Dr. Alió will receive patients with this pathology at an open day on June 3 at Vissum Grupo Miranza with the support of the Jorge Alió Foundation
The best experts in the world will share with their patients the latest advances and developments to improve the skills of the clinical and research communities. For the professor of Ophthalmology at the Miguel Hernández University (UMH) of Elche, “this congress will serve to update specialists in the most modern techniques of advanced therapy with stem cells of the corneal surface, cataract and glaucoma surgery, and treatment of other complications“. Finding cures for vision loss and other impairments due to aniridia is one of the main issues to be discussed at this conference, organized by the Spanish Aniridia Association and the Aniridia Federation Europe, in collaboration with the COST Aniridia-net Action and UMH.
The Jorge Alió Foundation for the Prevention of Blindness has already recognized the work of Yolanda Asenjo, president of the Spanish Aniridia Association, for her research work and support for this genetic disease at an event in Santa Lucía held in Alicante.

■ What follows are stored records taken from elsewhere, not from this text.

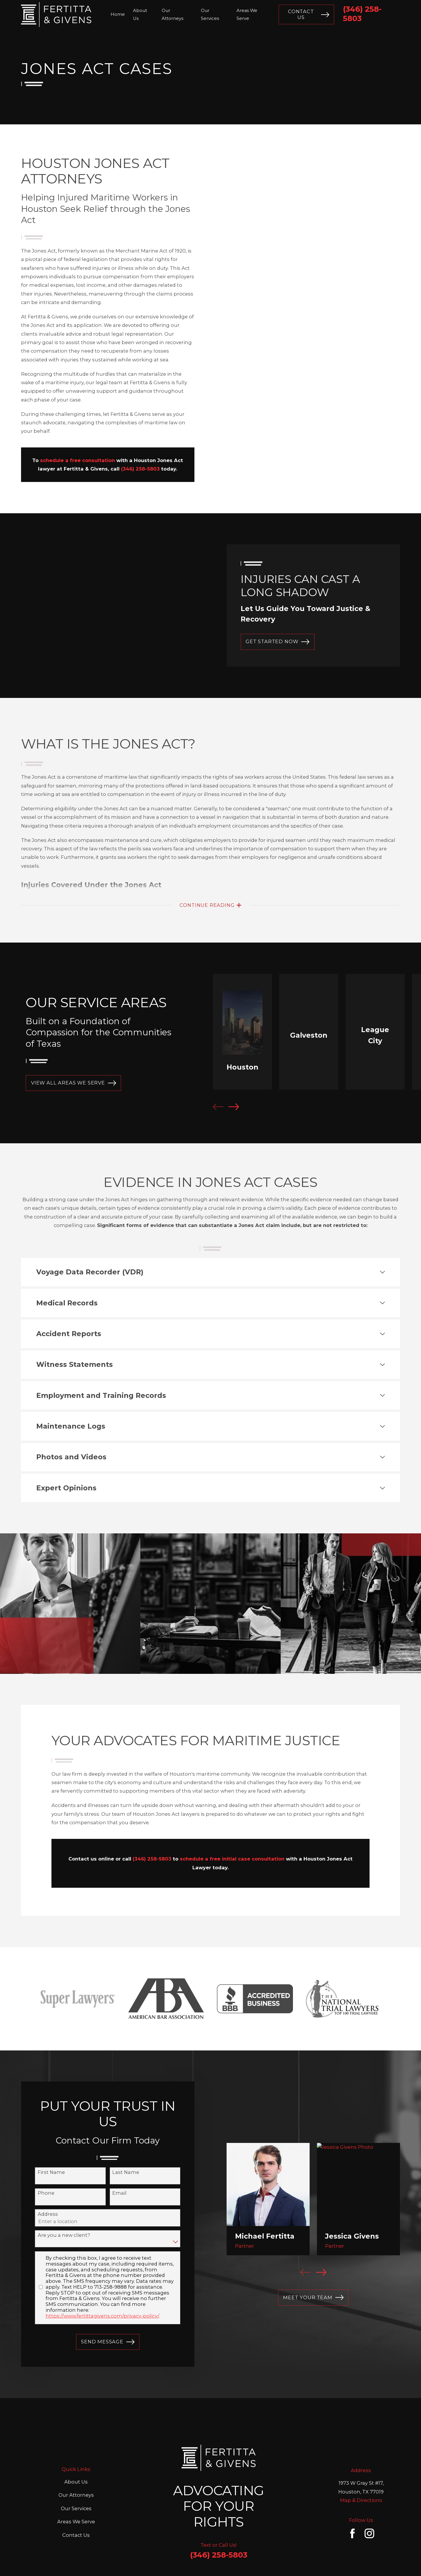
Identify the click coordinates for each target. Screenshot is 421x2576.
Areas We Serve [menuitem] (247, 14)
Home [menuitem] (118, 14)
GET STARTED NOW (277, 642)
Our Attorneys (76, 2453)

The incidence of aniridia is 1 case per 100.000 births
Understanding aniridia is challenging due to the dispersed patient population, its highly variable impact and the complications of the linked conditions. As the Spanish Federation of Rare Diseases (FEDER) states, “the incidence of aniridia is 1 case per 100.000 births. There are also cases, with a significantly lower incidence in children, who in addition to aniridia present Wilms tumor (a type of renal cancer), genitourinary malformations and maturational delays, making up the syndrome whose acronym is ‘WAGR’“.

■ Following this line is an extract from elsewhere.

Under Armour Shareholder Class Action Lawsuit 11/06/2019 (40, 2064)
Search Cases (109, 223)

Aniridia is one of the estimated 7.000 rare diseases in the world
Currently, aniridia is one of the estimated 7.000 rare diseases that exist in the world. Generally, it is a hereditary pathology transmitted from the parents, although it can also be caused by external factors such as severe eye trauma. Its main symptoms are abnormal intolerance to light or photophobia, caused by difficulty in controlling the passage of light and blurred vision or low visual acuity when associated with cataracts, corneal opacities, or a deficiency in the development of the optic nerve or macula.